事細かなデザインガイドラインがこうも目まぐるしく変わるのは、しっかりとした技術的な構想が存在せず、「あれがウケなかったから今度はこれ」という真似をやっているからだ。経営が行き詰まったときに模様替えをして目先を変える店のようなものだ。店の模様替えはそう何度もやれるものではないが、Googleなら何度でも好きなだけAndroidの模様替えができる。なにしろデバイスを作って売って損をするのはGoogleではないのだから。

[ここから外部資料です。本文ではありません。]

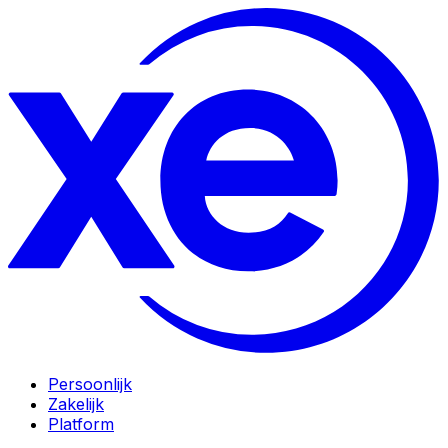
Persoonlijk
Zakelijk
Platform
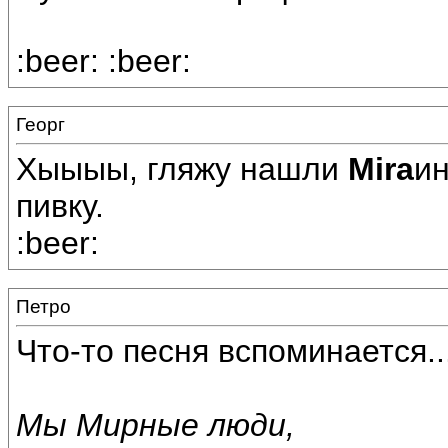
:beer: :beer:
Георг
Хыыыы, гляжу нашли
Mira
ин
пивку.
:beer:
Петро
Что-то песня вспоминается..
Мы Мирные люди,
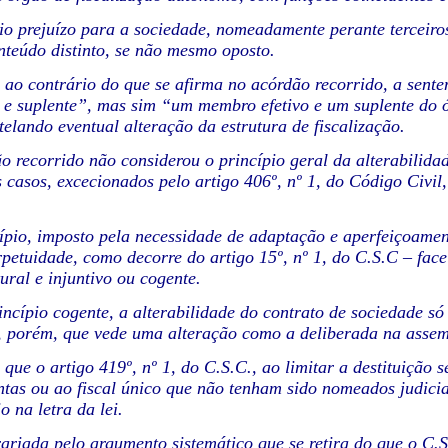
 prejuízo para a sociedade, nomeadamente perante terceiros 
nteúdo distinto, se não mesmo oposto.
 ao contrário do que se afirma no acórdão recorrido, a sen
o e suplente”, mas sim “um membro efetivo e um suplente do ór
utelando eventual alteração da estrutura de fiscalização.
 recorrido não considerou o princípio geral da alterabilidad
casos, excecionados pelo artigo 406º, nº 1, do Código Civil
ípio, imposto pela necessidade de adaptação e aperfeiçoamen
rpetuidade, como decorre do artigo 15º, nº 1, do C.S.C – fac
ural e injuntivo ou cogente.
cípio cogente, a alterabilidade do contrato de sociedade só 
 porém, que vede uma alteração como a deliberada na assemb
 que o artigo 419º, nº 1, do C.S.C., ao limitar a destituição 
ontas ou ao fiscal único que não tenham sido nomeados judicia
o na letra da lei.
ariada pelo argumento sistemático que se retira do que o C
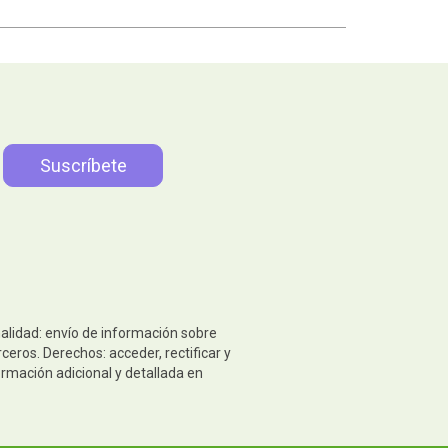
nalidad: envío de información sobre
eros. Derechos: acceder, rectificar y
ormación adicional y detallada en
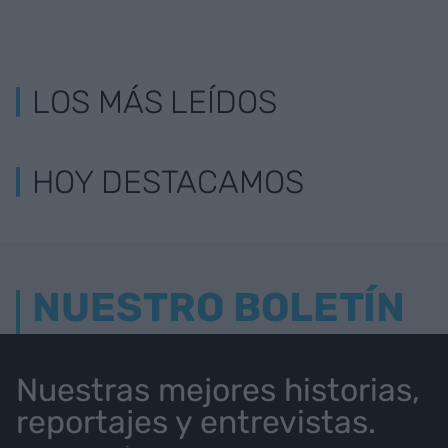
LOS MÁS LEÍDOS
HOY DESTACAMOS
NUESTRO BOLETÍN
Nuestras mejores historias,
reportajes y entrevistas.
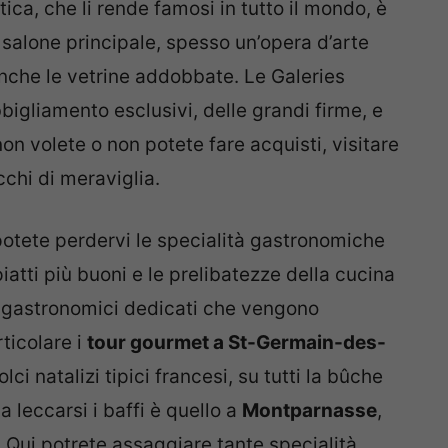
istica, che li rende famosi in tutto il mondo, è
l salone principale, spesso un’opera d’arte
nche le vetrine addobbate. Le Galeries
igliamento esclusivi, delle grandi firme, e
non volete o non potete fare acquisti, visitare
cchi di meraviglia.
potete perdervi le specialità gastronomiche
iatti più buoni e le prelibatezze della cucina
ur gastronomici dedicati che vengono
rticolare i
tour gourmet a St-Germain-des-
lci natalizi tipici francesi, su tutti la bûche
 leccarsi i baffi è quello a
Montparnasse
,
. Qui potrete assaggiare tante specialità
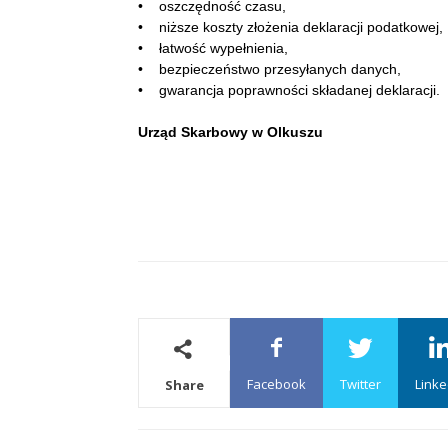
• oszczędność czasu,
• niższe koszty złożenia deklaracji podatkowej,
• łatwość wypełnienia,
• bezpieczeństwo przesyłanych danych,
• gwarancja poprawności składanej deklaracji.
Urząd Skarbowy w Olkuszu
Facebook
Twitter
Linke
Share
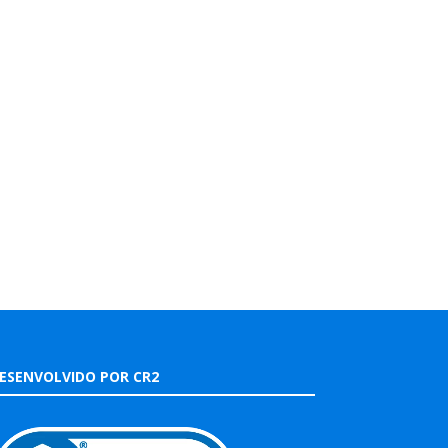
ESENVOLVIDO POR CR2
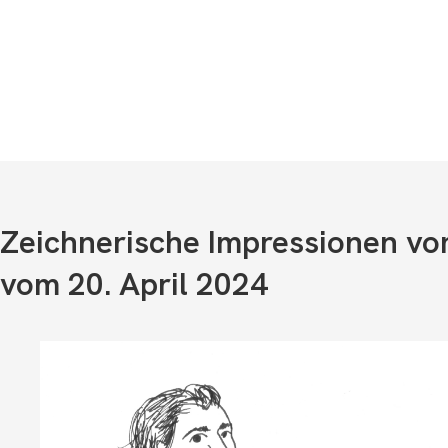
Zeichnerische Impressionen v
vom 20. April 2024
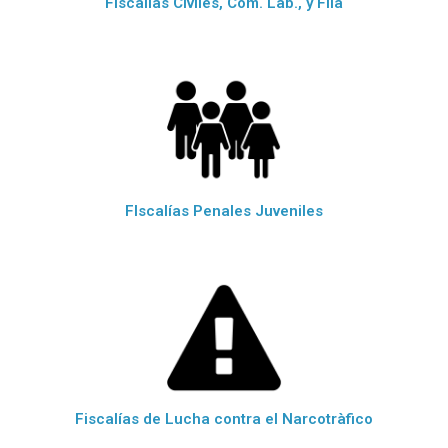
FIscalías Civiles, Com. Lab., y Flia
FIscalías Penales Juveniles
Fiscalías de Lucha contra el Narcotràfico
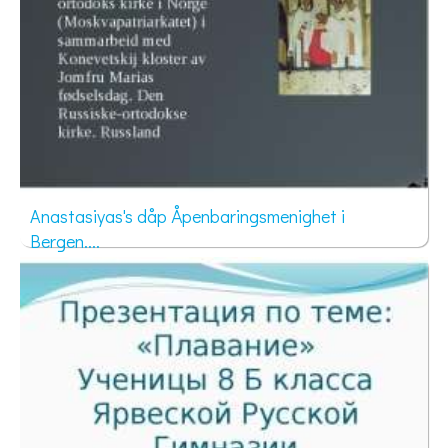
Anastasiyas's dåp Åpenbaringsmenighet i
Bergen....
701 просмотр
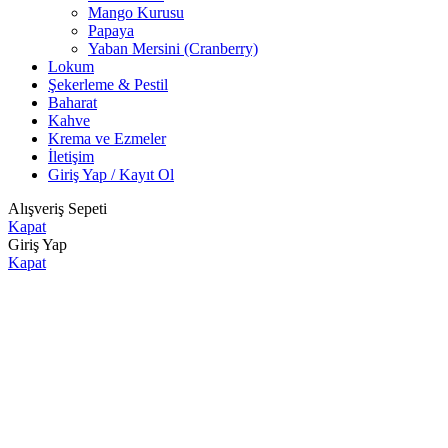
Mango Kurusu
Papaya
Yaban Mersini (Cranberry)
Lokum
Şekerleme & Pestil
Baharat
Kahve
Krema ve Ezmeler
İletişim
Giriş Yap / Kayıt Ol
Alışveriş Sepeti
Kapat
Giriş Yap
Kapat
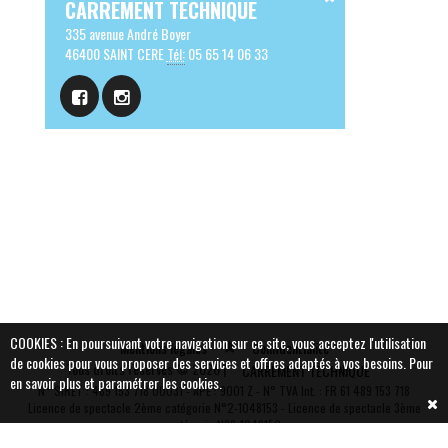
CARREMENT TECHNIQUE
335 avenue André Boyer
46400 SAINT CERE
Tél:
05 65 14 06 33
COOKIES : En poursuivant votre navigation sur ce site, vous acceptez l'utilisation
Mentions légales
Confidentialité
de cookies pour vous proposer des services et offres adaptés à vos besoins.
Pour
Tous droits réservés © 2026 |
CARREMENT TECHNIQUE
en savoir plus et paramétrer les cookies.
N° SIRET : 489 153 718 00031 - APE : 9001 Z - N° TVA Int. : FR 61 489 153 718
Vous souhaitez plus
Licence de spectacle 2ème catégorie N°2-1048153 - Licence de spectacle 3ème
catégorie N°3-1048152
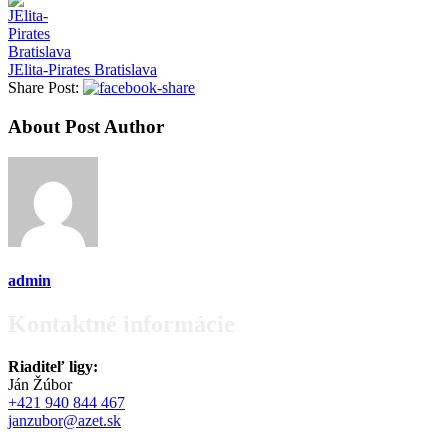
JElita-Pirates Bratislava
Share Post:
About Post Author
admin
Kontaktné informácie
Riaditeľ ligy:
Ján Žúbor
+421 940 844 467
janzubor@azet.sk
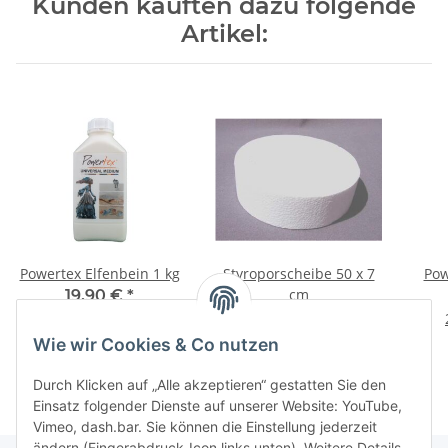
Kunden kauften dazu folgende
Artikel:
Powertex Elfenbein 1 kg
Styroporscheibe 50 x 7
Pow
cm
19,90 €
*
13,50 €
*
19,90 € pro 1 kg
Wie wir Cookies & Co nutzen
Durch Klicken auf „Alle akzeptieren“ gestatten Sie den
Einsatz folgender Dienste auf unserer Website: YouTube,
Vimeo, dash.bar. Sie können die Einstellung jederzeit
ändern (Fingerabdruck-Icon links unten). Weitere Details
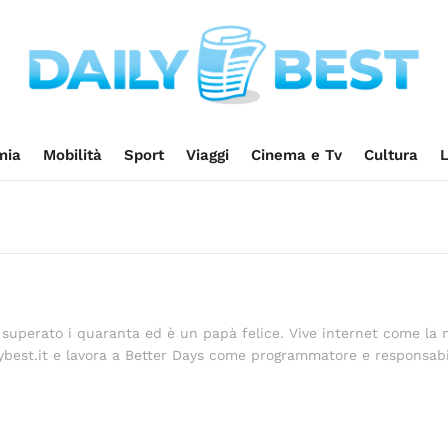
mia
Mobilità
Sport
Viaggi
Cinema e Tv
Cultura
L
 superato i quaranta ed è un papà felice. Vive internet come la 
lybest.it e lavora a Better Days come programmatore e responsabi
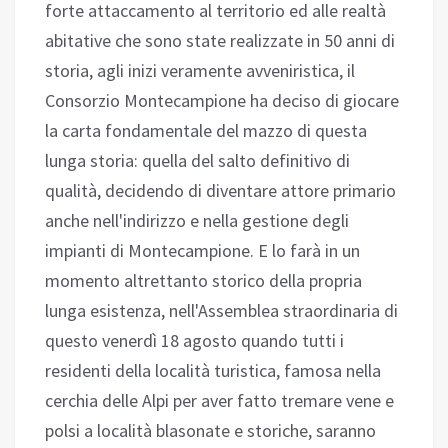
forte attaccamento al territorio ed alle realtà
abitative che sono state realizzate in 50 anni di
storia, agli inizi veramente avveniristica, il
Consorzio Montecampione ha deciso di giocare
la carta fondamentale del mazzo di questa
lunga storia: quella del salto definitivo di
qualità, decidendo di diventare attore primario
anche nell'indirizzo e nella gestione degli
impianti di Montecampione. E lo farà in un
momento altrettanto storico della propria
lunga esistenza, nell'Assemblea straordinaria di
questo venerdì 18 agosto quando tutti i
residenti della località turistica, famosa nella
cerchia delle Alpi per aver fatto tremare vene e
polsi a località blasonate e storiche, saranno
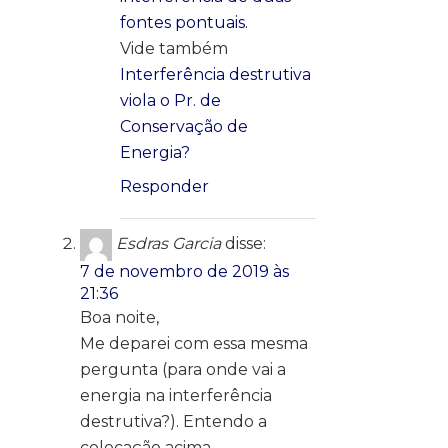
fontes pontuais.
Vide também
Interferência destrutiva
viola o Pr. de
Conservação de
Energia?
Responder
Esdras Garcia
disse:
7 de novembro de 2019 às
21:36
Boa noite,
Me deparei com essa mesma
pergunta (para onde vai a
energia na interferência
destrutiva?). Entendo a
colocação acima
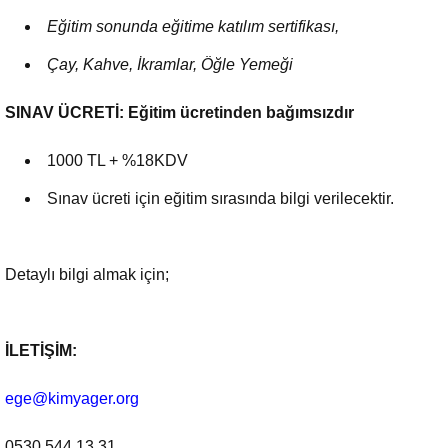
Eğitim sonunda eğitime katılım sertifikası,
Çay, Kahve, İkramlar, Öğle Yemeği
SINAV ÜCRETİ: Eğitim ücretinden bağımsızdır
1000 TL + %18KDV
Sınav ücreti için eğitim sırasında bilgi verilecektir.
Detaylı bilgi almak için;
İLETİŞİM:
ege@kimyager.org
0530 544 13 31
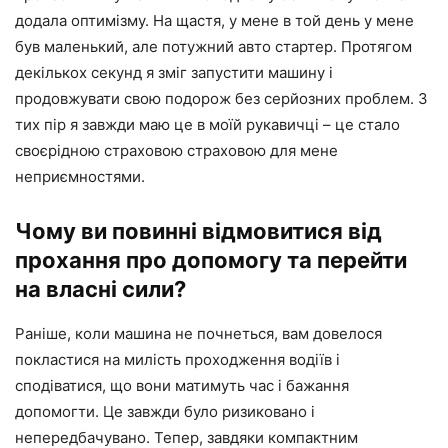
додала оптимізму. На щастя, у мене в той день у мене
був маленький, але потужний авто стартер. Протягом
декількох секунд я зміг запустити машину і
продовжувати свою подорож без серйозних проблем. З
тих пір я завжди маю це в моїй рукавичці – це стало
своєрідною страховою страховою для мене
неприємностями.
Чому ви повинні відмовитися від
прохання про допомогу та перейти
на власні сили?
Раніше, коли машина не почнеться, вам довелося
покластися на милість проходження водіїв і
сподіватися, що вони матимуть час і бажання
допомогти. Це завжди було ризиковано і
непередбачувано. Тепер, завдяки компактним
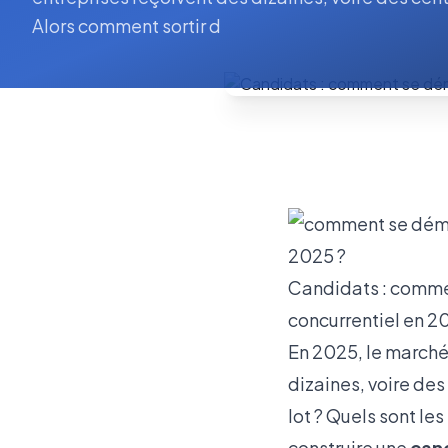
Alors comment sortir d
Candidats : commen
concurrentiel en 2
En 2025, le marché 
dizaines, voire de
lot ? Quels sont l
construire une
can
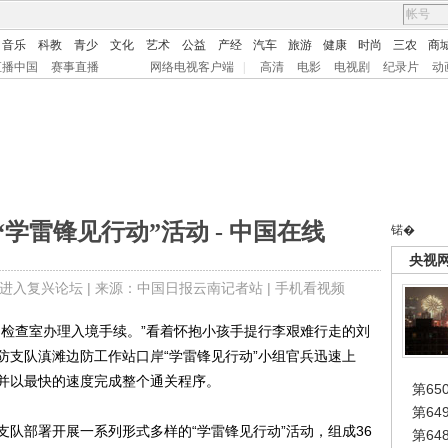
音乐
科教
青少
文化
艺术
公益
产经
汽车
旅游
健康
时尚
三农
商
直播中国
赛事直播
网络电视客户端
|
高清
电影
电视剧
纪录片
动
学雷锋见行动”活动 - 中国在线
锘�
央视
进入复兴论坛
| 来源：中国日报云南记者站 |
手机看视频
检查室办理入境手续。”看着怀抱小孩手提行李艰难行走的刘
防支队滇滩边防工作站口岸“学雷锋见行动”小组官兵迅速上
并以最快的速度完成整个通关程序。
第65
第6
部署开展一系列形式多样的“学雷锋见行动”活动，组成36
第6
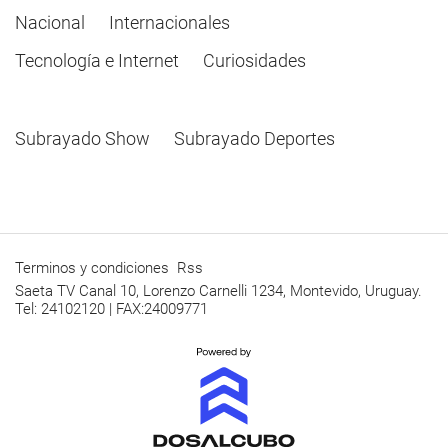
Nacional
Internacionales
Tecnología e Internet
Curiosidades
Subrayado Show
Subrayado Deportes
Terminos y condiciones
Rss
Saeta TV Canal 10, Lorenzo Carnelli 1234, Montevido, Uruguay.
Tel: 24102120 | FAX:24009771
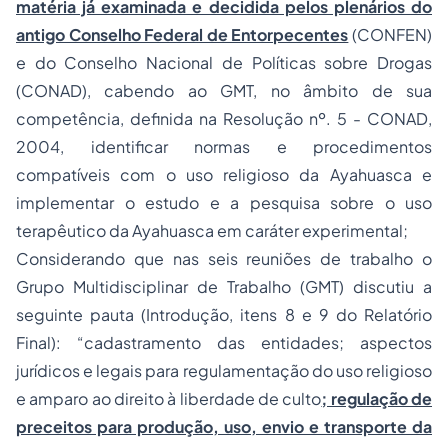
matéria já examinada e decidida pelos plenários do
antigo Conselho Federal de Entorpecentes
(CONFEN)
e do Conselho Nacional de Políticas sobre Drogas
(CONAD), cabendo ao GMT, no âmbito de sua
competência, definida na Resolução nº. 5 - CONAD,
2004, identificar normas e procedimentos
compatíveis com o uso religioso da Ayahuasca e
implementar o estudo e a pesquisa sobre o uso
terapêutico da Ayahuasca em caráter experimental;
Considerando que nas seis reuniões de trabalho o
Grupo Multidisciplinar de Trabalho (GMT) discutiu a
seguinte pauta (Introdução, itens 8 e 9 do Relatório
Final): “cadastramento das entidades; aspectos
jurídicos e legais para regulamentação do uso religioso
e amparo ao direito à liberdade de culto
; regulação de
preceitos para produção, uso, envio e transporte da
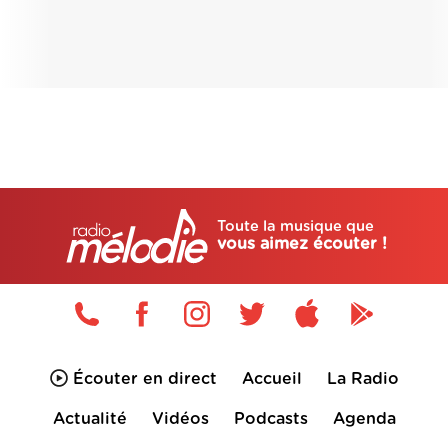
Toute la musique que
vous aimez écouter !
Écouter en direct
Accueil
La Radio
Actualité
Vidéos
Podcasts
Agenda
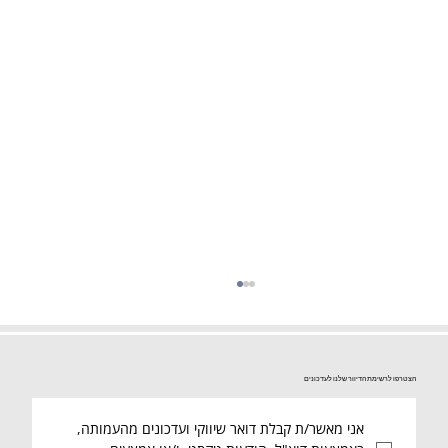
הצטרפו לרשימת הדיוור שלנו לעדכונים
אני מאשר/ת קבלת דואר שיווקי ועדכונים מהעמותה, 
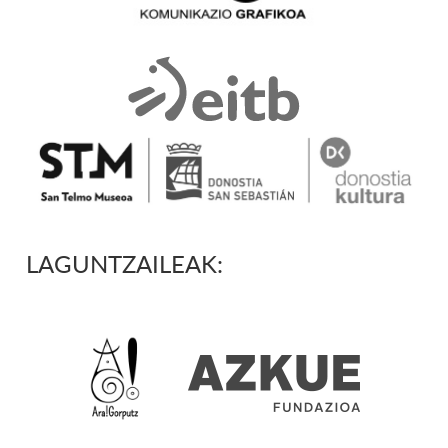
LAGUNTZAILEAK:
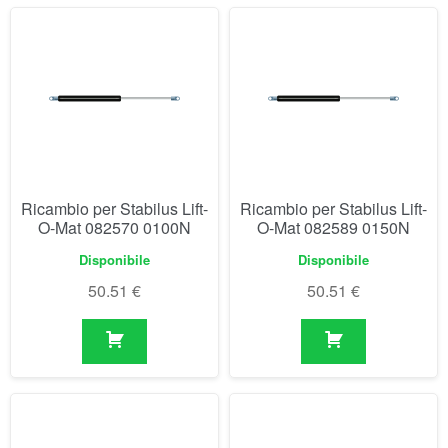
Ricambio per Stabilus Lift-
Ricambio per Stabilus Lift-
O-Mat 082570 0100N
O-Mat 082589 0150N
Disponibile
Disponibile
50.51
€
50.51
€
Ricambio per Stabilus Lift-
Ricambio per Stabilus Lift-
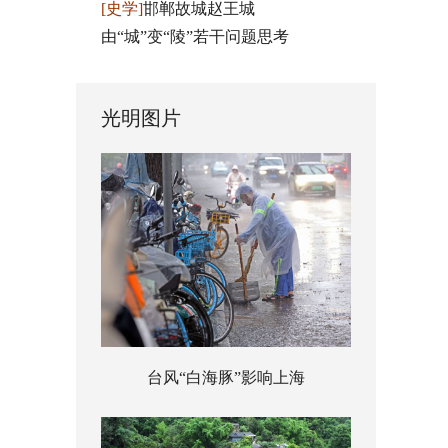
[史学]
邯郸故城赵王城
由“城”变“陵”若干问题思考
光明图片
台风“白海豚”影响上海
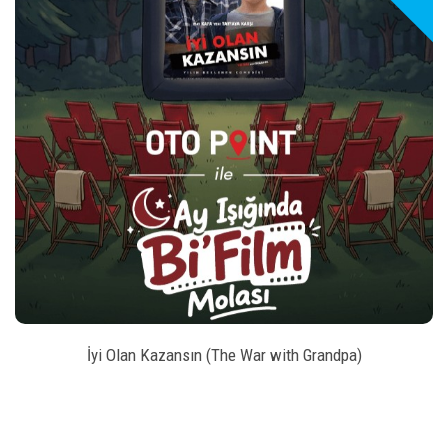
play_arrow
_left
keybo
style
BILET SATIN AL
İyi Olan Kazansın (The War with Grandpa)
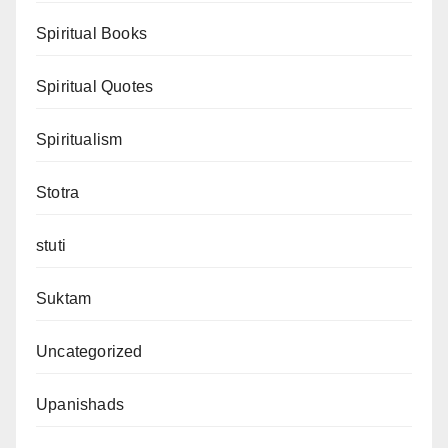
Spiritual Books
Spiritual Quotes
Spiritualism
Stotra
stuti
Suktam
Uncategorized
Upanishads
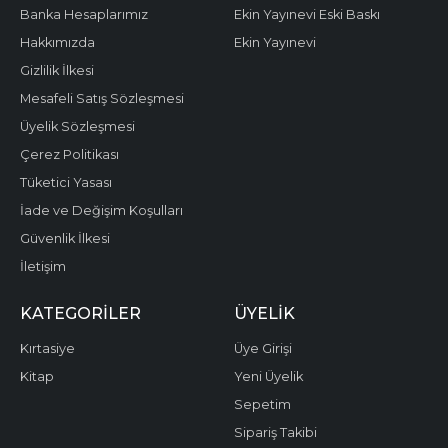
Banka Hesaplarımız
Ekin Yayınevi Eski Baskı
Hakkımızda
Ekin Yayınevi
Gizlilik İlkesi
Mesafeli Satış Sözleşmesi
Üyelik Sözleşmesi
Çerez Politikası
Tüketici Yasası
İade ve Değişim Koşulları
Güvenlik İlkesi
İletişim
KATEGORILER
ÜYELIK
Kırtasiye
Üye Girişi
Kitap
Yeni Üyelik
Sepetim
Sipariş Takibi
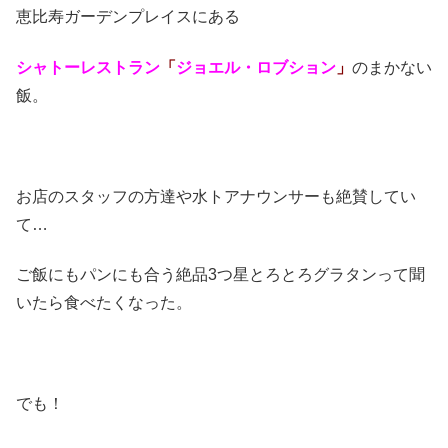
恵比寿ガーデンプレイスにある
シャトーレストラン
「
ジョエル・ロブション
」
のまかない
飯。
お店のスタッフの方達や水トアナウンサーも絶賛してい
て…
ご飯にもパンにも合う絶品3つ星とろとろグラタンって聞
いたら食べたくなった。
でも！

iOSデバイスがしっかりとした構想の下に作られていることは、物理的なデザインにもUIデザインにも表れている。Androidデバイスが「あれがウケなかったから今度はこれ」であることは、物理的なデザインにもUIデザインにも表れている。そのやりかたに一部の消費者がつきあうのは勝手だが、アプリを作る側としては到底つきあいきれない。
iOSのプッシュ通知はひどい。
意味のある動作をするソフトウェアを開発するとき、人は必ず摩擦に出くわす。摩擦がいつどこで生じるかは出たとこ勝負だ。flowerflowerの場合、最大の摩擦は、私の交通事故とiOSのプッシュ通知だった。どちらも約2週間を空しく貪り食われた。
プッシュ通知を使うアプリを作ろうとする方々にご忠告しておくが、開発専用のデバイスをぜひとも用意すべきだ。それも複数台あるといい。デバイスを「復元」する回数がとてつもないことになるからだ。「復元」直後の状態でのテストを徹底的にみっちりとやらないと、Appleの審査を通らない。